Act as a central technical knowledge resource, proactively addressing internal technical inquiries, facilitating deep technical enablement, and documenting best practices to empower specialist teams across the organization.
If you are naturally curious about AI and Data, love diving into new technologies, and enjoy educating others while crafting solutions that deliver real business impact, we want to talk to you!
Responsibilities
Understand Agent Interoperability - Map and integrate external agents from hyperscalers (e.g. Copilot, Gemini) into Agentforce via open standards (MCP, A2A); design how these systems collaborate.
Enable Conversational & Background Agents - Use Agentforce Studio and Agent Builder to configure chat and background agents; integrate with external channels including voice via hyperscaler APIs.
Drive Prompt Engineering & Lifecycle Strategy - Lead prompt design, testing, monitoring, and iteration; define agent lifecycle best practices from development through refinement.
Build Hands-On Demos & Prototypes - Co-create quick prototypes (<2 weeks) with AEs demonstrating integration between Agentforce and external agents or services.
Lead Pre-Sales Workshops - Facilitate whiteboarding, deep-dive sessions, and quick enablement for customers and internal teams.
Advise on Data & Integration - Integrate Data Cloud (D360), CRM, MuleSoft APIs, and external agent endpoints ensuring cohesive architectures that align with compliance and governance policies.
Support Early Adoption - Occasionally assist in proof-of-value engagements post-sale by tuning agents and guiding customers toward self-sufficient enablement.
Own Technical Architecture Decisions - Oversee data modeling, identity resolution, real-time vs. batch patterns, data graph design, and activation strategies within D360.
Own Technical Enablement - Create and manage accessible technical documentation, knowledge bases, and FAQ resources to rapidly resolve internal technical inquiries, empowering specialist teams to handle technical discussions confidently.
Requirements
Technical Pre-Sales/Consulting - 7+ years of hands-on experience designing and delivering data, analytics, and AI architectures in enterprise environments.
Salesforce Expertise - Hands-on experience with Salesforce Agentforce and deep fluency with D360 and core Salesforce platform services.

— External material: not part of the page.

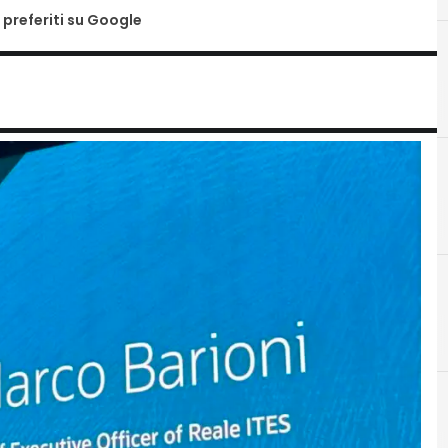
 preferiti su Google
A
artificial intelligence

External Ecosystem Knowledge - Strong understanding of external agent ecosystems and interoperability.
Proven Track Record - Experience in prompt engineering, agent lifecycle management, and hands-on prototype development.

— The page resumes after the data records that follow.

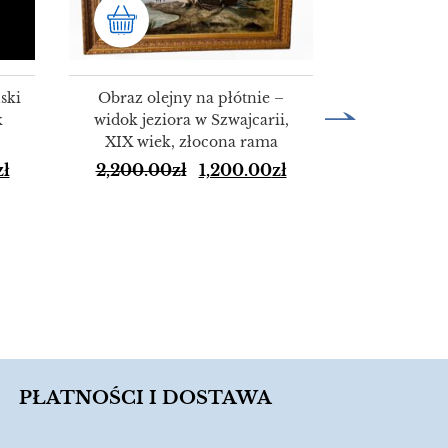
ski
Obraz olejny na płótnie –
k
widok jeziora w Szwajcarii,
XIX wiek, złocona rama
HURT 50 
zł
2,200.00
zł
1,200.00
zł
alumini
KO
150.00
PŁATNOŚCI I DOSTAWA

AI & ML Expertise - Experience with machine learning concepts (predictive and generative AI), plus the ability to communicate value to diverse audiences.

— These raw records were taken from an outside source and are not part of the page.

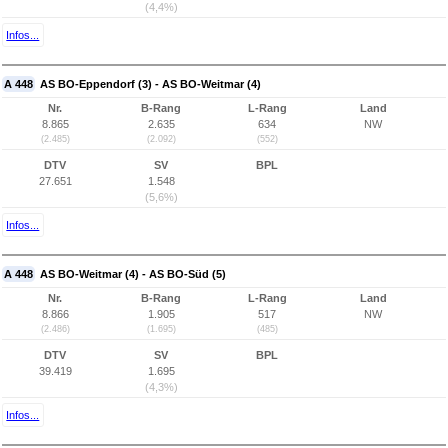
(4,4%)
Infos...
A 448
AS BO-Eppendorf (3) - AS BO-Weitmar (4)
Nr.
B-Rang
L-Rang
Land
8.865
2.635
634
NW
(2.485)
(2.092)
(552)
DTV
SV
BPL
27.651
1.548
(5,6%)
Infos...
A 448
AS BO-Weitmar (4) - AS BO-Süd (5)
Nr.
B-Rang
L-Rang
Land
8.866
1.905
517
NW
(2.486)
(1.695)
(485)
DTV
SV
BPL
39.419
1.695
(4,3%)
Infos...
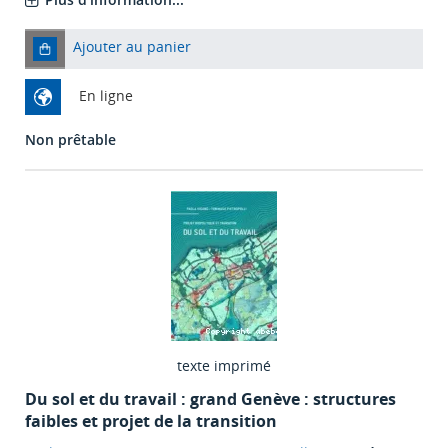
Ajouter au panier
En ligne
Non prêtable
texte imprimé
Du sol et du travail : grand Genève : structures
faibles et projet de la transition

Data Stack Knowledge - Deep expertise in modern cloud data platforms (Snowflake, Databricks, BigQuery, Redshift) and data ingestion patterns (batch, streaming, CDC).
Hands-On Development - Proficiency in programming (e.g., JavaScript, Python, SQL, R) and data frameworks like pandas or Jupyter.
Excellent Communication - Strong presentation skills; adept at explaining complex ideas and guiding stakeholders toward impactful solutions.
Curiosity & Continuous Learning - Passion for exploring new AI frameworks, sharing insights, and experimenting with cutting-edge technologies.
Preferred Requirements
Advanced Integration - Experience integrating Salesforce with external agents via APIs and open standards (MCP, A2A).
Governance & Observability - Familiarity with prompt governance, observability, and monitoring frameworks.
Cross-Platform Background - Background in cross-platform integrations (e.g., Hyperscaler SDKs to Salesforce Flows).
Multimodal Pipelines - Prior exposure to conversational voice pipelines or multimodal integrations via hyperscaler services.
Advanced AI/ML Frameworks - Exposure to frameworks (TensorFlow, PyTorch), MLOps practices, and cloud AI platforms like Google Vertex AI or AWS Sagemaker.
Education - BS in Computer Science, Engineering, Data Science, or equivalent technical field.
For roles in San Francisco and Los Angeles: Pursuant to the San Francisco Fair Chance Ordinance and the Los Angeles Fair Chance Initiative for Hiring, Salesforce will consider for employment qualified applicants with arrest and conviction records.